Bir sezonda işler kötü gider ve ürün para etmezse, üretim sürecindeki borcu kapatmak için mecburen kredi çekmek zorunda kaldıklarını söyleyen çiftçiler; şu anda faizlerin çok yüksek oluşundan dert yanıyor.
‘İthalatta vergi muafiyeti, tarladaki ürünlerimizin fiyatını düşürdü’
Polatlı’da konuştuğumuz çiftçilerin hepsi, bölgedeki temel sorunlardan birinin kuraklık sebebiyle kesilen Sakarya Nehri olduğunu söylüyor.
Son beş yıldır çeşitli şekillerde yerel ve ulusal basına yansıyan susuzluk probleminin çözülmesi gerektiğini söyleyen köylüler, Sakarya Nehri’nden su alamadıkları için tarlalarını sondaj kuyularla sulamaya çalışırken, artan elektrik ve su masraflarıyla karşı karşıya kalıyor.
Sadece Karailyas Köyü’nde 20 bin dönüm tarım arazisinin susuzluktan yandığını ve kuraklığa terkedildiğini belirten köylüler, bölgede artık yeşil mahsullerin değil görece daha az su isteyen buğday, arpa gibi kuru tarımın yapıldığını anlatıyorlar.
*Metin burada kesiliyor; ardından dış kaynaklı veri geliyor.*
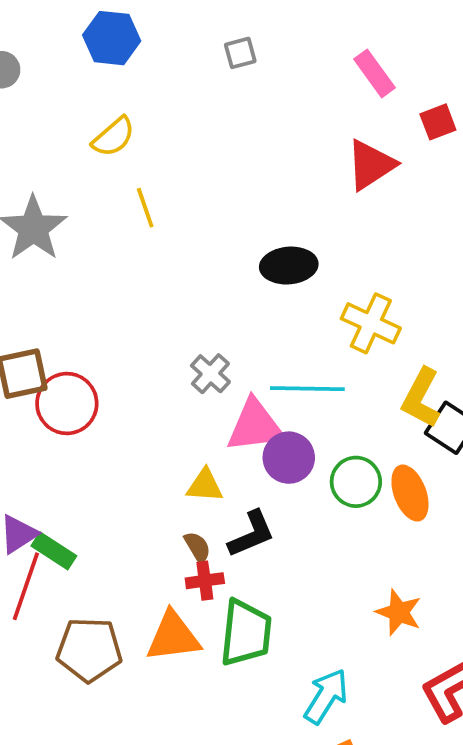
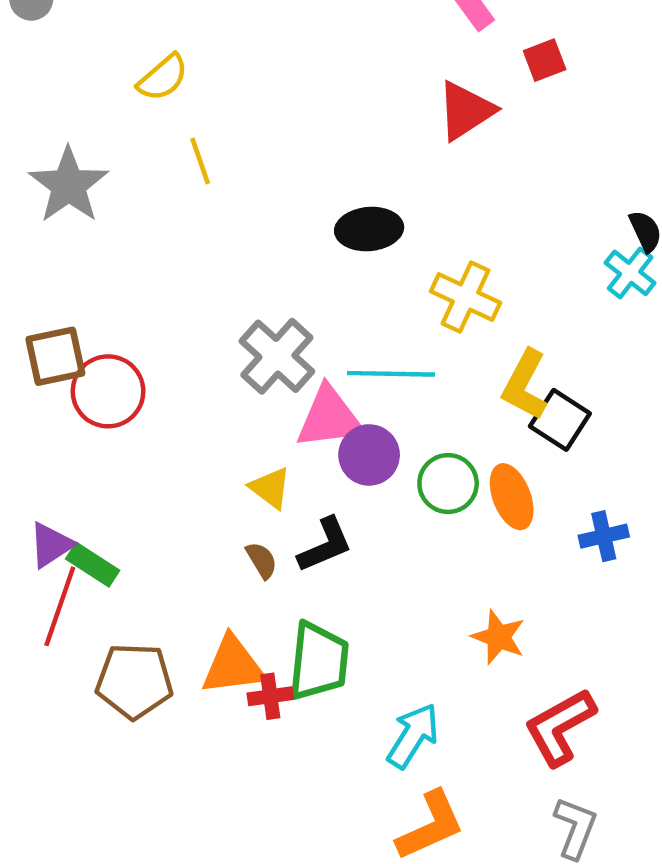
gray cross: (210, 374) -> (277, 356), size x1.6
yellow triangle: (205, 486) -> (270, 488), turned 33
red cross: (205, 581) -> (270, 696), moved

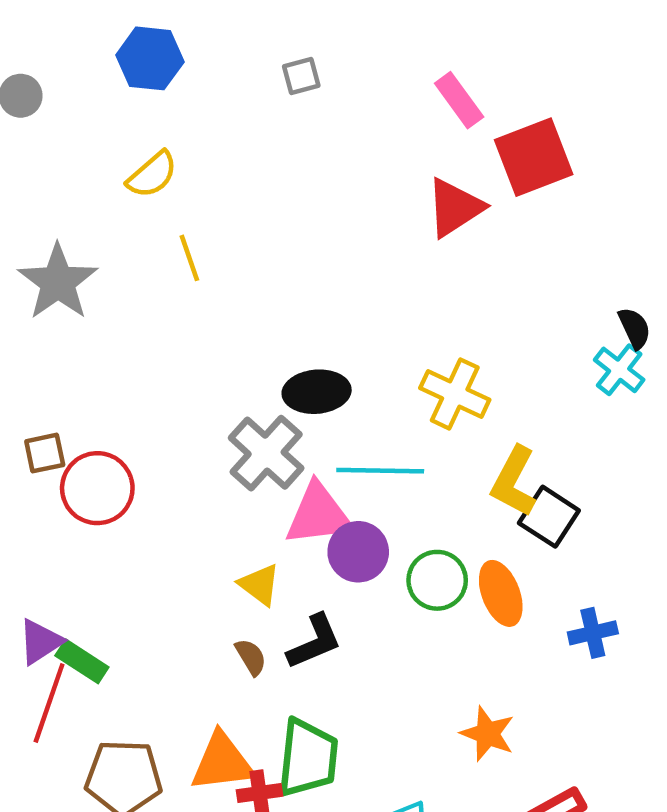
red square: (545, 60) -> (534, 157), size x1.8
black ellipse: (369, 229) -> (317, 392), moved
brown square: (55, 356) -> (45, 453), size x0.7

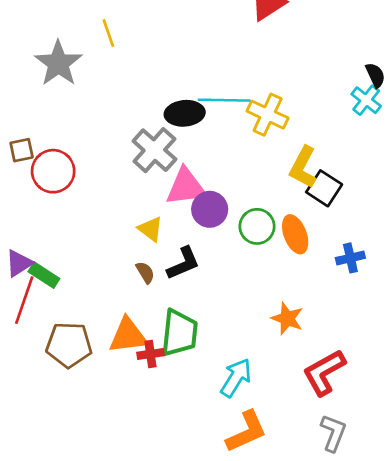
gray star: (58, 282) -> (58, 63), moved
cyan line: (380, 471) -> (224, 100), moved

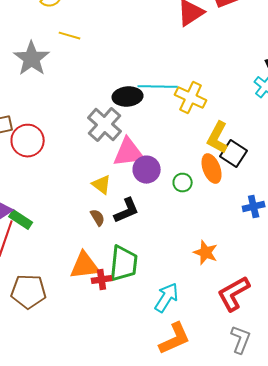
yellow line: (108, 33) -> (70, 36), turned -55
green circle: (257, 226) -> (183, 183), size x0.7
orange ellipse: (295, 234) -> (212, 169), moved
brown pentagon: (69, 345) -> (29, 292), moved

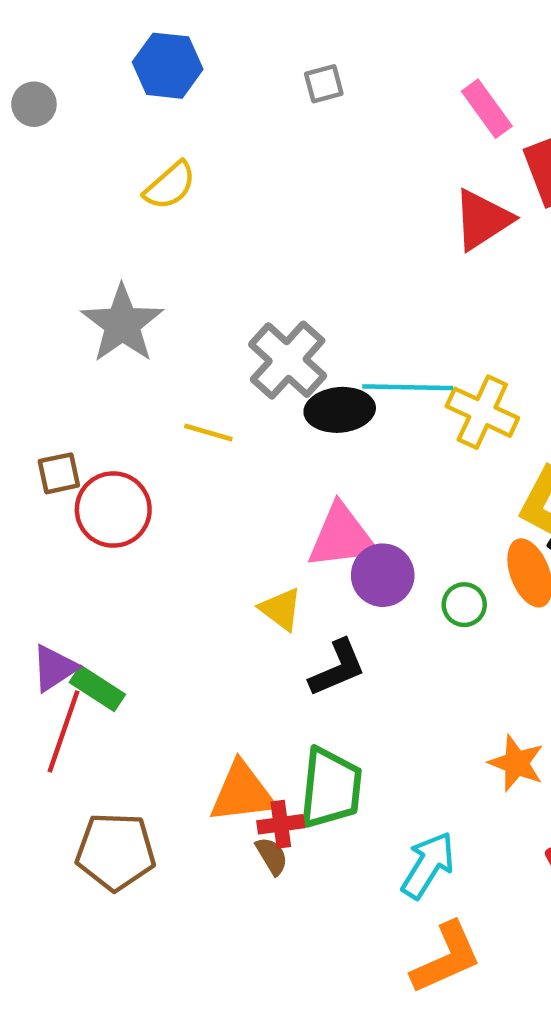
yellow line: (70, 36) -> (208, 433), moved
gray cross: (105, 125) -> (288, 360), moved
brown semicircle: (98, 218) -> (272, 856), moved

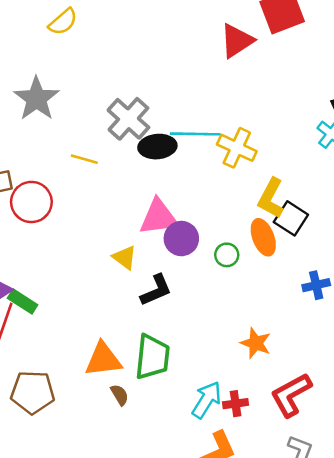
red cross: (281, 824) -> (236, 404), moved

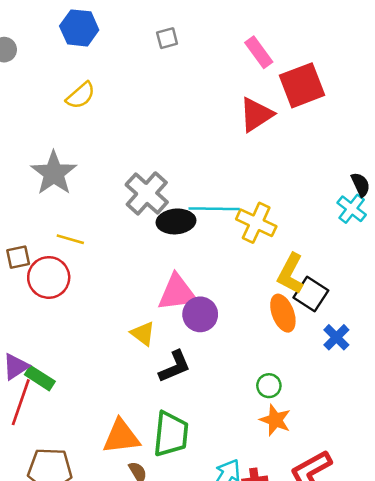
yellow line: (84, 159) -> (70, 239), moved
green circle: (227, 255) -> (269, 386), moved
blue cross: (316, 285) -> (336, 337), moved, turned -32

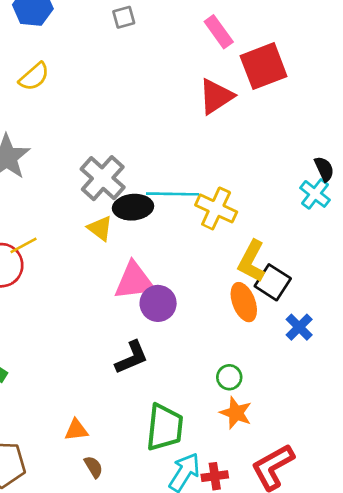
yellow line: (70, 239) -> (24, 245), moved, turned -44
yellow triangle: (143, 333) -> (100, 228), moved
green trapezoid: (171, 434) -> (165, 427), moved
orange triangle: (121, 437) -> (76, 430), size x0.6

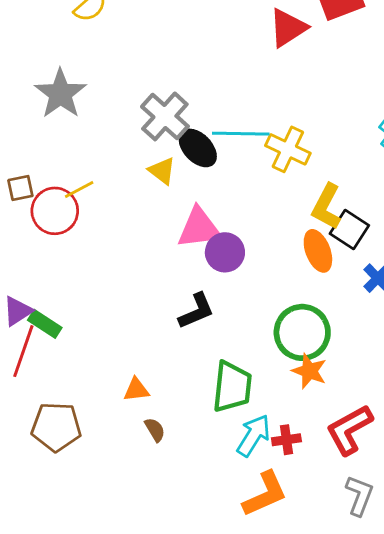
black ellipse: (133, 207) -> (198, 148), turned 51
green circle: (229, 377) -> (302, 332), size x2.0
Polatlı bölgesinin ekseriyetle kuru tarıma geçtiği bu sezonda; Türkiye’nin Cumhurbaşkanlığı kararıyla buğday, arpa, çavdar, yulaf, mısır, mercimek, nohut ithalatında gümrük vergisini sıfırlaması ise köylüler tarafından tepkiyle karşılanıyor.
Çiftçi Atak, “İthalatta vergi muafiyeti yüzünden bizim tarladaki ürünlerimizin fiyatı düşecek. Hükümetin yapmak istediği şey fiyatları düşük tutmak, bu yüzden çareyi günlük olarak kendilerini kurtarmakta buluyorlar” diyor.
27 yaşındaki genç çiftçi ise “Her sene aynı şey oluyor. Tam harman zamanı, bir ithalat söylentisi bile tüccarların ekmeğine kaymak sürüyor. Ürününü satmaya gittiğinde fiyatta diretemiyorsun. İthalatta vergi sıfırlandı dediği an yerli üreticinin kilo fiyatı 40-50 kuruş düşüyor” diye konuşuyor.
Çiftçiler, tarımsal üretimde ülke genelinde bütüncül bir planlama yapılmadığı sürece yerli üreticinin her türlü değişkenden olumsuz etkilenmeye devam edeceğini savunuyor.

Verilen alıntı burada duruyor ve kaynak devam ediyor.